The shadow of Neil Armstrong still falls across the front pages, 36 hours after his death was announced.

The Times has a front page photo of Armstrong's shadow on the Moon which he took in 1969 and calls him "the reluctant hero".

The Guardian reprints the article it first ran on 21 July 1969, reporting that "men are on the Moon".

In its editorial "space exploration could be entering a new and exciting era and can yet recover its romance".

The latest allegations of a massacre in Syria prompt a fresh set of headlines, and what the Times calls "another wave of revulsion around the world".

The Guardian describes the incident as taking the Syrian civil war to "new heights of brutality".

Immigration minister Damian Green in the Daily Telegraph says the Tories have to appeal to modern Britain if they want to win the next election.

He said the Olympics opening ceremony was an example of modern Britain and he says the Conservatives must past the "Danny Boyle test".

A former adviser to Health Secretary Andrew Lansley has given an interview to the Independent accusing him of a "derelicton of duty" over what it calls Britain's obesity epidemic.

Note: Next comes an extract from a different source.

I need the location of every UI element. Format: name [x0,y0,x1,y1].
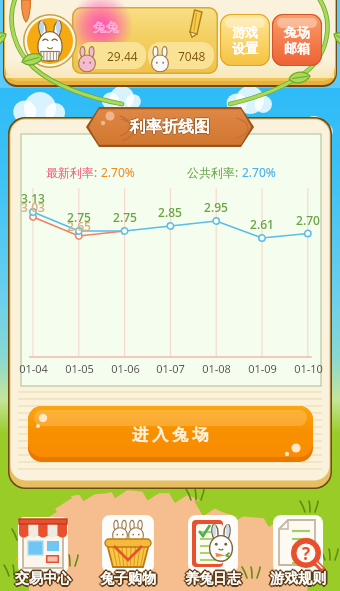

The Financial Times says Deutsche Bank has tightened its rules so staff can be stripped of bonuses earned while working for a previous employer.

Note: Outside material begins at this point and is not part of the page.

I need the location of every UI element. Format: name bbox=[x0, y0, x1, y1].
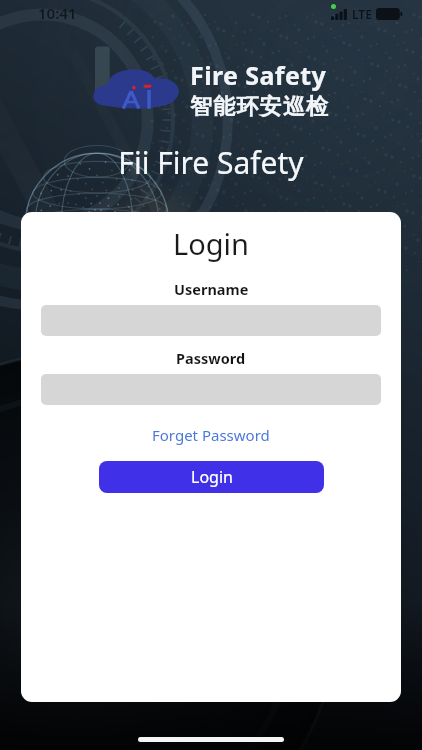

Pay consultants tell the FT the rule is unusual and possibly unique in the banking world.

The paper says European banks are under pressure to claw back bonuses.

This summer has been one of the worst in recent memory but the rain failed to dissuade hundreds of surfers flocking to Woolacombe in Devon at the weekend.

The Daily Mail carries a huge photo of the crowded beach.

Finally the Daily Mirror carries a story about a supermarket where 74 members of staff are related.

Almost a third of the 247 staff at Morrisons in Bridlington, East Yorkshire, are married or have parents or sibling co-workers.